Blockchain technology is changing the way we conduct business, from making payments to conducting transactions to entering contracts. Blockchain enables end-to-end decentralized, user-centric services that can create a shared secured ledger for recording a history of transactions. Blockchain’s importance lies within the integrity of the data that is secure and encrypted and thus can only be modified by unilateral arbitration. Governments have begun to embrace blockchain as a means for electronically for highly sensitive and secure data.
In addition Government agencies thus have been pressuring that technology companies consider consumer privacy while designing their technologies. The European Union’s General Data Protection Regulation that took effect in May 2018 and the California Consumer Privacy Act that takes effect in January 2020 require that controllers and processors of personal data provide more notice of and transparency in their data collection practices. They also ushered in a new wave of data privacy rights to give individuals more control on how their data is collected, used, sold, and disclosed.
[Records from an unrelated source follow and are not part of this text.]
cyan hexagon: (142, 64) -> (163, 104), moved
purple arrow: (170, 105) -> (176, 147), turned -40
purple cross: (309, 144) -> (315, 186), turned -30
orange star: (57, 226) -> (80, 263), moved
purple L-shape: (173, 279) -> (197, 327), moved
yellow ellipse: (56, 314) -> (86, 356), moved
These two trends are on a collision course in that the decentralized nature of blockchain and distributed ledgers is viewed as incompatible in many ways with the principles of transparency and control that are the hallmarks of recent privacy legislation. However, with the proper approach by both industry and regulators, these technologies can comply with and even enhance most of the protections contemplated by the new privacy regulations.
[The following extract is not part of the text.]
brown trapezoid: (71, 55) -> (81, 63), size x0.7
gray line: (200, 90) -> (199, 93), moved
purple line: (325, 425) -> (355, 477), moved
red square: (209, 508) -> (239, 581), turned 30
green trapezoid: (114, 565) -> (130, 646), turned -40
At the most basic level, blockchain is a series of blocks of data that are secured and connected using a cryptographic hash. The cryptographic hash is a mathematical algorithm that maps the data block to a unique string of bits (a hash value) that serves as a form of fingerprinting for that data. Each block of data includes a hash of the block that precedes it thereby creating a continuous chain. The data in any block of chain cannot be changed without changing all the hashes in the chain.
One of the more well-known implementations of blockchain technology is the distributed ledger, which is a database that is maintained independently by multiple participants through consensus and across multiple points (nodes) on a network. All files in the distributed ledger are timestamped and given a unique cryptographic signature. All of the participants on the distributed ledger can view all of the records in question. In this way, it provides a verifiable and auditable history of all information stored on that particular dataset.
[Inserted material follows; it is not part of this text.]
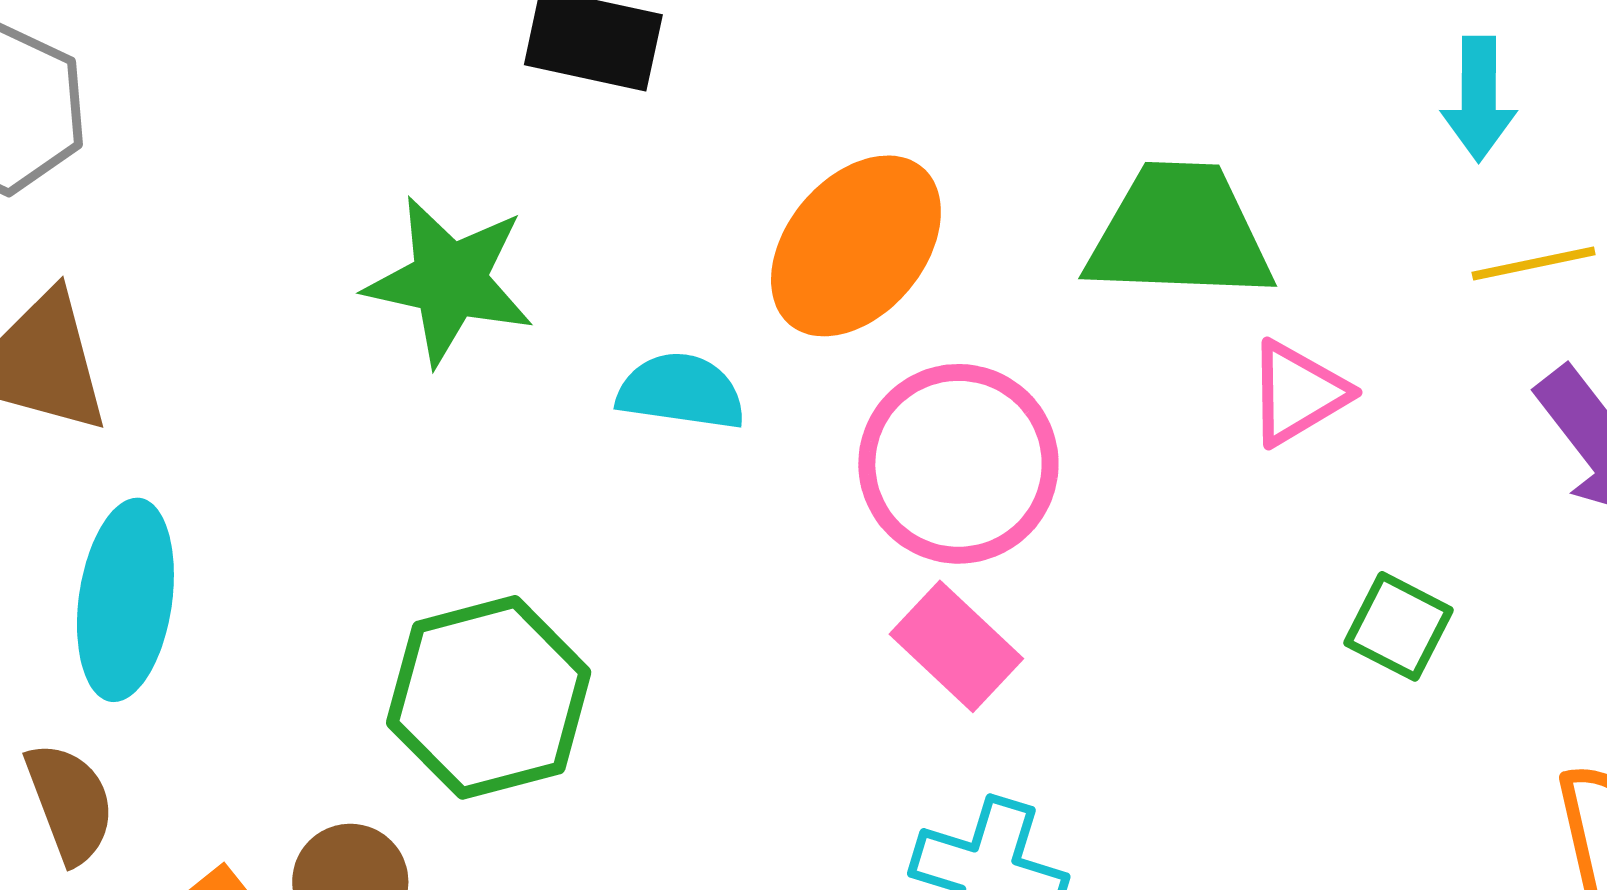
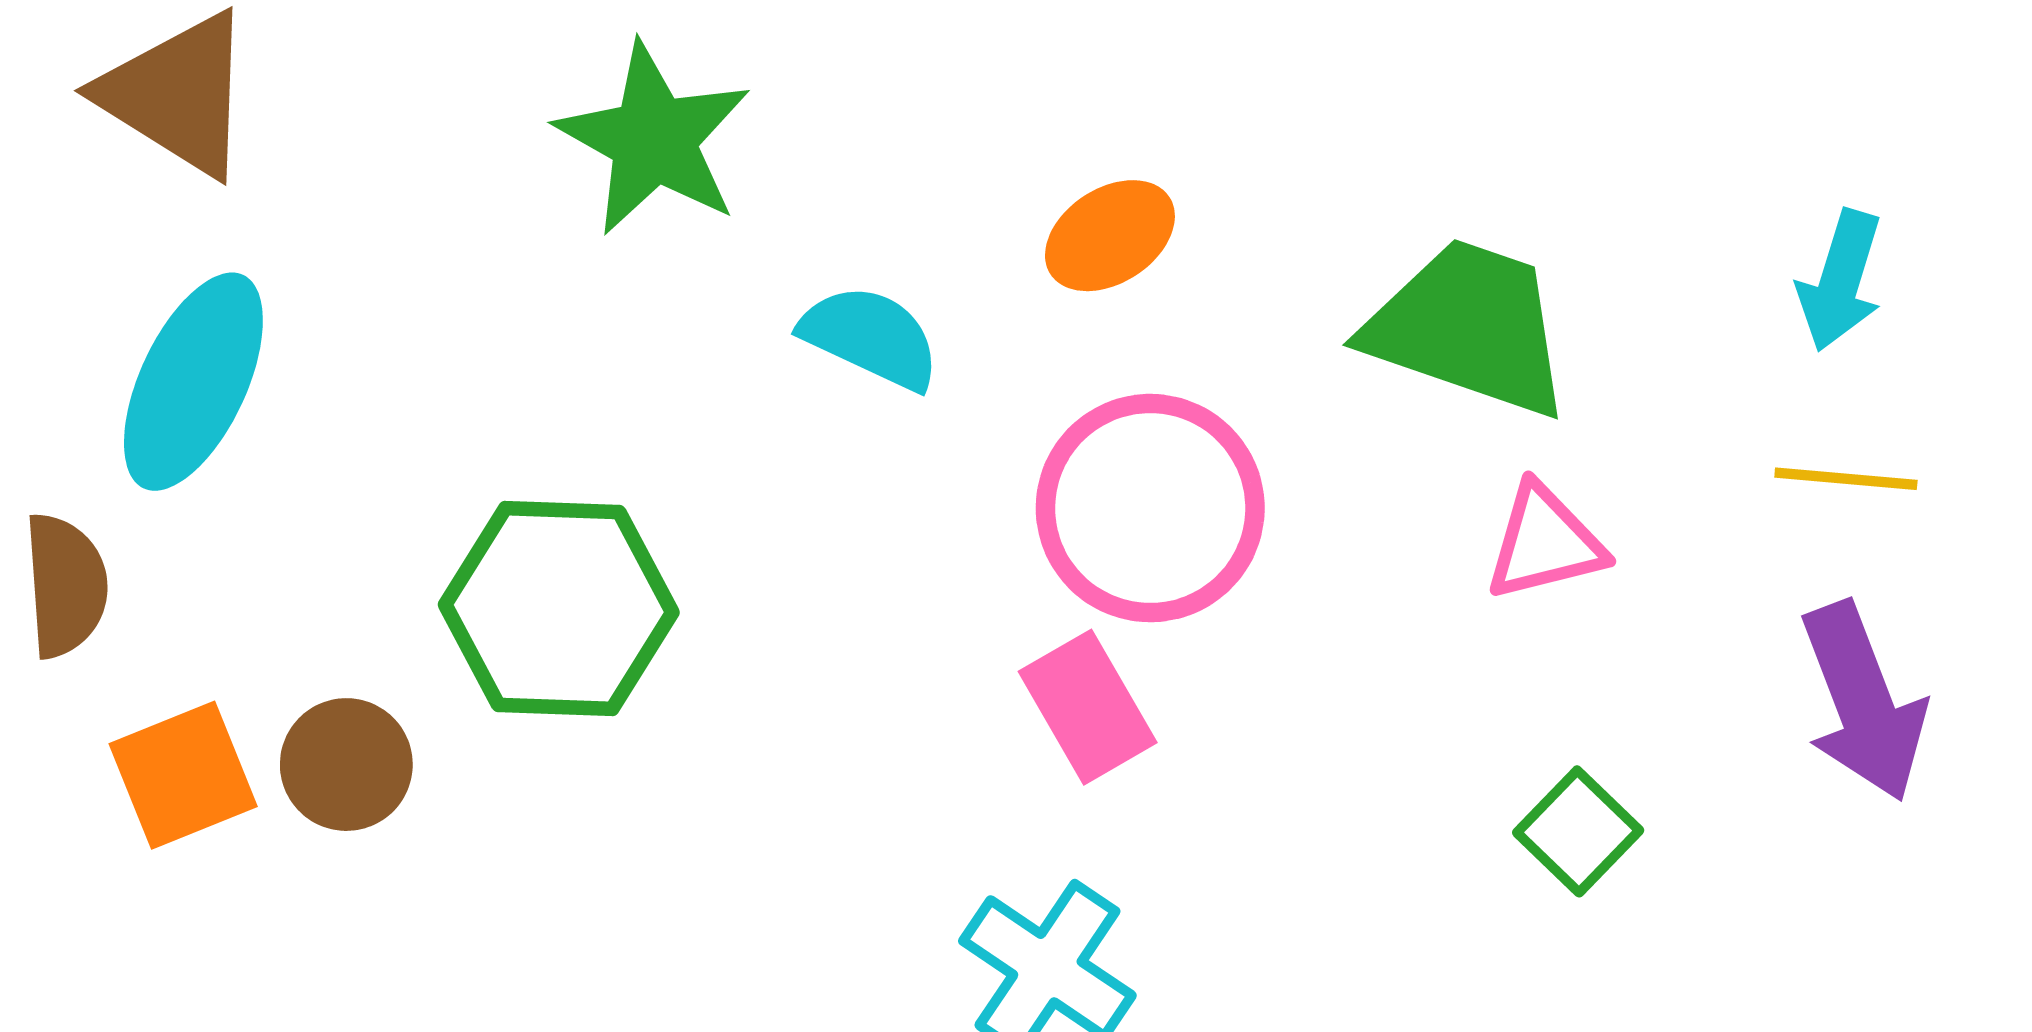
orange ellipse: (856, 246) -> (1110, 236), size x0.6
What is unique about the use of blockchain and distributed ledgers is that the network has no central authority; in addition, the data on the network is shared and immutable. This is in contrast to traditional forms of ledgers and databases that are typically maintained in a centralized database that lives in a fixed location and is operated by a particular entity. As discussed below, most data privacy laws were written based on more traditional forms of centralized databases. The challenge for companies implementing or using blockchain technology or distributed ledgers is applying those laws in a sensible and reasonable way to the new forms of databases created by blockchain technology.